What Is Hypomania?
Hypomania is a state of heightened or irritable mood and unusually increased energy or activity that is similar to but less intense than mania. A hypomanic episode is a distinct period of time in which these marked changes from a person’s baseline mood and energy are apparent.
A hypomanic episode is defined by the DSM-5 as lasting four or more days in a row, for most of the day, and involving several other symptoms in addition to changes in mood and activity. Among those symptoms are a spike in self-esteem or grandiosity, a lowered inclination to sleep, greater talkativeness, and increased engagement in potentially hazardous activities such as excessive spending or risky sexual behavior.
Is Hypomania Good or Bad?
For someone experiencing a stretch of hypomania, a burst of energy, rush of ideas, or interest in achieving goals may add up to a generally positive-feeling experience. There may be a blurry line between a functional period of hypomanic productivity and a more severe state that indicates professional care is warranted.

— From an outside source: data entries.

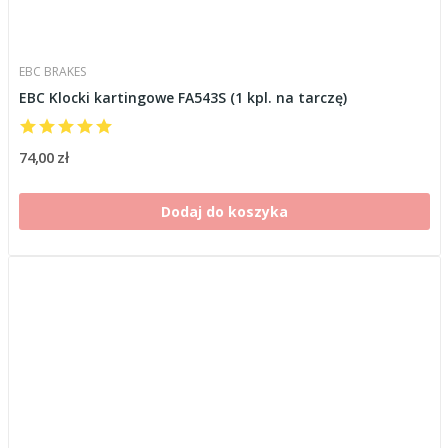
EBC BRAKES
EBC Klocki kartingowe FA543S (1 kpl. na tarczę)
74,00 zł
Dodaj do koszyka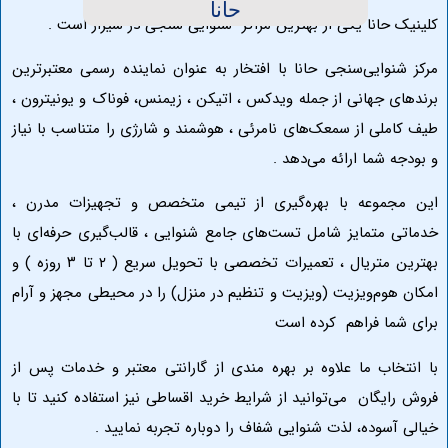
‏حانا
حانا یکی از بهترین مراکز
شنوایی سنجی در شیراز
است .
نوایی‌سنجی حانا با افتخار به عنوان نماینده رسمی معتبرترین
ی جهانی از جمله ویدکس ، اتیکن ، زیمنس، فوناک و یونیترون ،
ملی از سمعک‌های نامرئی ، هوشمند و شارژی را متناسب با نیاز
 شما ارائه می‌دهد .
موعه با بهره‌گیری از تیمی متخصص و تجهیزات مدرن ،
 متمایز شامل تست‌های جامع شنوایی ، قالب‌گیری حرفه‌ای با
بهترین متریال ، تعمیرات تخصصی با تحویل سریع ( ۲ تا ۳ روزه ) و
هوم‌ویزیت (ویزیت و تنظیم در منزل) را در محیطی مجهز و آرام
ما فراهم کرده است
خاب ما علاوه بر بهره‌ مندی از گارانتی معتبر و خدمات پس از
یگان می‌توانید از شرایط خرید اقساطی نیز استفاده کنید تا با
سوده، لذت شنوایی شفاف را دوباره تجربه نمایید .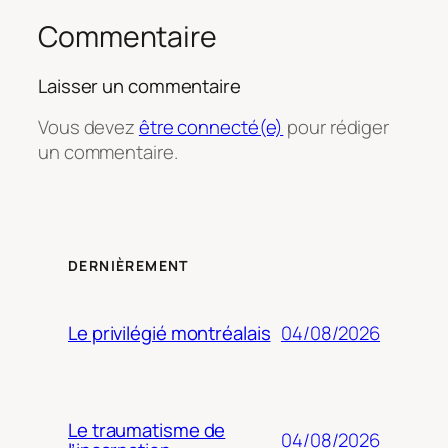
Commentaire
Laisser un commentaire
Vous devez
être connecté(e)
pour rédiger
un commentaire.
DERNIÈREMENT
04/08/2026
Le privilégié montréalais
Le traumatisme de
04/08/2026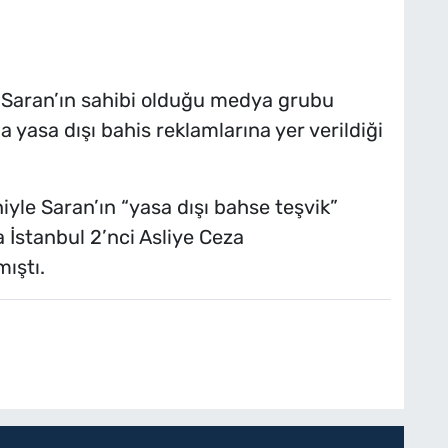
Saran’ın sahibi olduğu medya grubu
 yasa dışı bahis reklamlarına yer verildiği
iyle Saran’ın “yasa dışı bahse teşvik”
 İstanbul 2’nci Asliye Ceza
ıştı.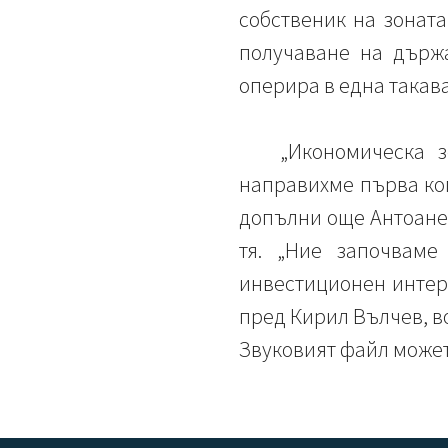
собственик на зоната
получаване на държа
оперира в една такава 
„Икономическа 
направихме първа коп
допълни още Антоанет
тя. „Ние започвам
инвестиционен интере
пред Кирил Вълчев, в
Звуковият файл можете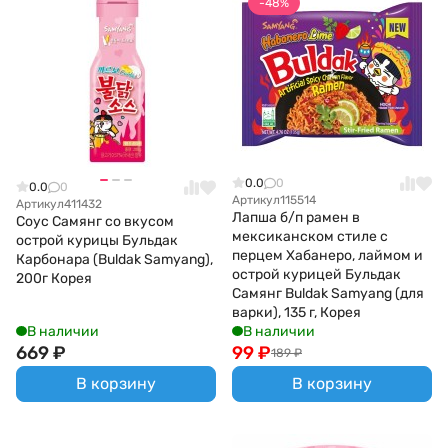
-48%
0.0
0
0.0
0
Артикул
115514
Артикул
411432
Лапша б/п рамен в
Соус Самянг со вкусом
мексиканском стиле c
острой курицы Бульдак
перцем Хабанеро, лаймом и
Карбонара (Buldak Samyang),
острой курицей Бульдак
200г Корея
Самянг Buldak Samyang (для
варки), 135 г, Корея
В наличии
В наличии
669
₽
99
₽
189
₽
В корзину
В корзину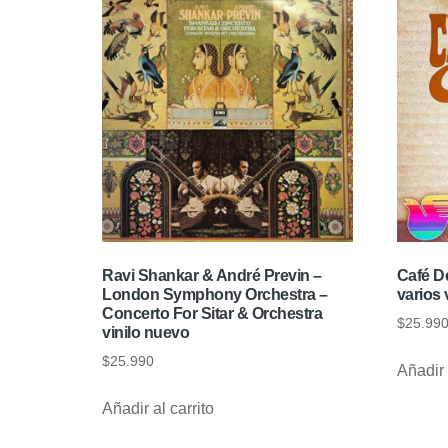
Ravi Shankar & André Previn –
Café De
London Symphony Orchestra –
varios 
Concerto For Sitar & Orchestra
$
25.99
vinilo nuevo
$
25.990
Añadir 
Añadir al carrito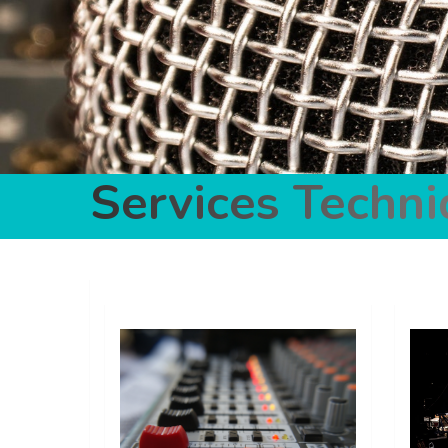
Services Techn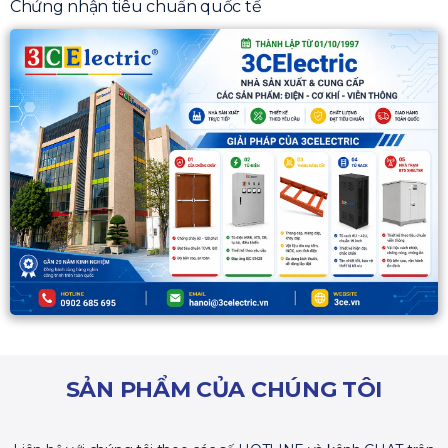
Chứng nhận tiêu chuẩn quốc tế
SẢN PHẨM CỦA CHÚNG TÔI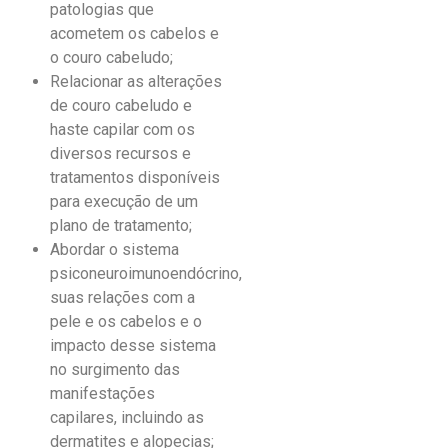
patologias que
acometem os cabelos e
o couro cabeludo;
Relacionar as alterações
de couro cabeludo e
haste capilar com os
diversos recursos e
tratamentos disponíveis
para execução de um
plano de tratamento;
Abordar o sistema
psiconeuroimunoendócrino,
suas relações com a
pele e os cabelos e o
impacto desse sistema
no surgimento das
manifestações
capilares, incluindo as
dermatites e alopecias;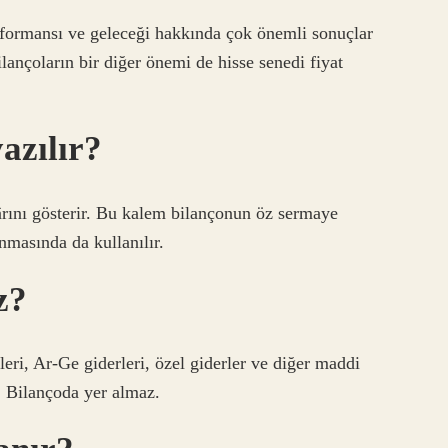
erformansı ve geleceği hakkında çok önemli sonuçlar
ançoların bir diğer önemi de hisse senedi fiyat
azılır?
ârını gösterir. Bu kalem bilançonun öz sermaye
masında da kullanılır.
z?
leri, Ar-Ge giderleri, özel giderler ve diğer maddi
. Bilançoda yer almaz.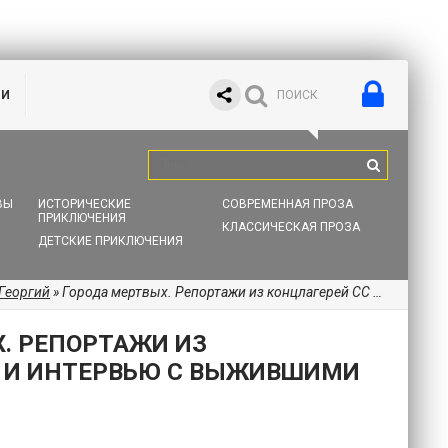
ИИ
ВЫ
ИСТОРИЧЕСКИЕ
СОВРЕМЕННАЯ ПРОЗА
ПРИКЛЮЧЕНИЯ
КЛАССИЧЕСКАЯ ПРОЗА
ДЕТСКИЕ ПРИКЛЮЧЕНИЯ
Георгий
» Города мертвых. Репортажи из концлагерей СС и интервью с выжившими узниками
. РЕПОРТАЖИ ИЗ
С И ИНТЕРВЬЮ С ВЫЖИВШИМИ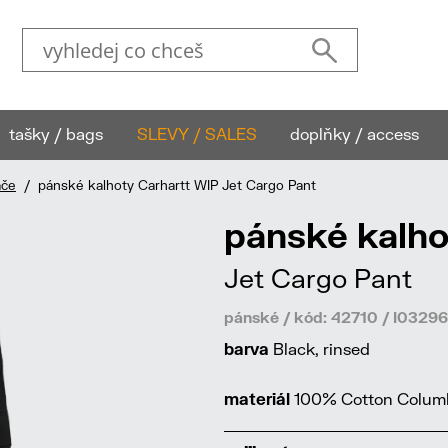
tašky / bags
SLEVY / SALES
doplňky / access
áče
/ pánské kalhoty Carhartt WIP Jet Cargo Pant
pánské kalho
Jet Cargo Pant
pánské / kód: 42710 / I032
barva
Black, rinsed
materiál
100% Cotton Columbi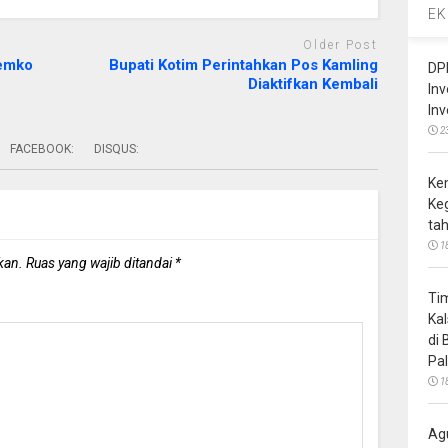
EK
Older Post
Pemko
Bupati Kotim Perintahkan Pos Kamling
DP
Diaktifkan Kembali
In
In
2
FACEBOOK:
DISQUS:
Ke
Ke
ta
1
kan.
Ruas yang wajib ditandai
*
Ti
Ka
di
Pa
1
Ag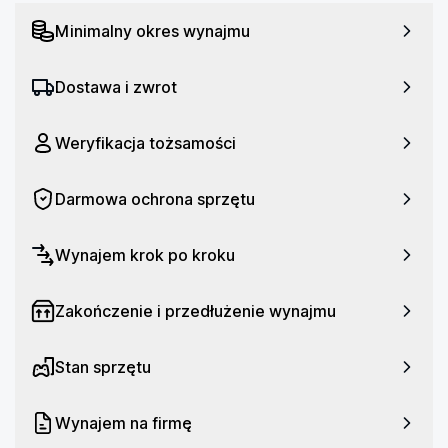
godziny. Wykorzystany w nich szeroki i miękki pałąk 
równomiernie rozkłada obciążenie, a nauszniki z 
Minimalny okres wynajmu
miękkiej skóry dobrze przylegają do głowy, 
jednocześnie nie naciskając mocno na uszy. To 
Dostawa i zwrot
zapewnia  wygodę, stabilność i świetną izolację 
akustyczną.
Weryfikacja tożsamości
Specyfikacja:
Darmowa ochrona sprzętu
Przeznaczenie: Gaming
Typ: Bezprzewodowe, Nauszne
Wynajem krok po kroku
Czas Pracy: do 40H
Regulacja Głośności: Tak
Zakończenie i przedłużenie wynajmu
Dźwięk przestrzenny: 7.1
Pasmo Przenoszenia: 5 - 20000
Stan sprzętu
Mikrofon: Tak
Średnica membrany: 40mm
Wynajem na firmę
Waga: 325g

Hypomania can, however, involve negative aspects (including irritability) and may increase the possibility of harm resulting from risk-taking behavior. It can also coincide with depressive symptoms.
While not everyone who experiences hypomanic symptoms has a mood disorder, their presence is important to any broader consideration of a person’s mental health history. A hypomanic episode is key to the psychiatric definition of bipolar disorder type II, which also involves major depression, and is associated with a high risk for suicide.